Supply chain transformation continues to be a key priority, attracting investments from customers in addition to customer experience and M&A. As an example, a leading US supercenter chain partnered with TCS to modernize and transform their supply chain processes. The client faced several challenges with their existing warehouse management system, including system latency, inefficient product slotting, work allocation, scheduling and insufficient decision support.

TCS conducted design thinking workshops and implemented a user centered, modular, fully automated data driven cloud-based system, integrating approximately 40 diverse applications to cover and end-to-end, cover the end-to-end processes. This has improved efficiency by 97%, increased agility and scalability to handle surges in demand, enable five times faster deployment at new facilities, increased flexibility to accommodate diverse and evolving business needs, thereby improving sales, time-to-market and overall customer experience.

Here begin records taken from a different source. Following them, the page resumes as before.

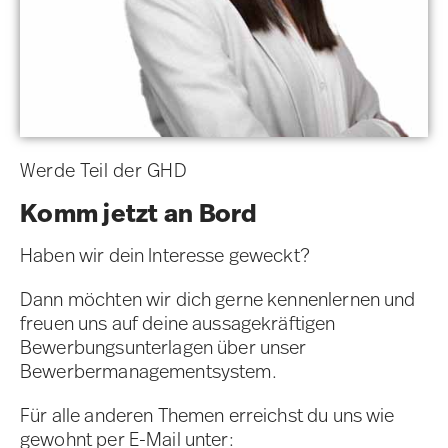
Werde Teil der GHD
Komm jetzt an Bord
Haben wir dein Interesse geweckt?
Dann möchten wir dich gerne kennenlernen und
freuen uns auf deine aussagekräftigen
Bewerbungsunterlagen über unser
Bewerbermanagementsystem.
Für alle anderen Themen erreichst du uns wie
gewohnt per E-Mail unter:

In manufacturing, we are seeing some pressure in the near term. Labor and supply side constraints are impacting the industry. However, barring these areas of concern, manufacturing continues to see a strong demand environment within the strong, strong demand environment and deal pipeline. Smart manufacturing and software-defined vehicles are the two mega long-term trends. TCS showcased its commitment to a sustainable and technologically advanced future for the aerospace industry at Farnborough International Airshow in 2024.

Cutting edge solutions designed to solve critical industry challenges are on display, including Generative AI [Phonetic] for supply chain and immersive MRO experience and exploration of quantum computing in aviation. These innovations underline TCS dedication to pushing technological boundaries and shaping future ready [Indecipherable].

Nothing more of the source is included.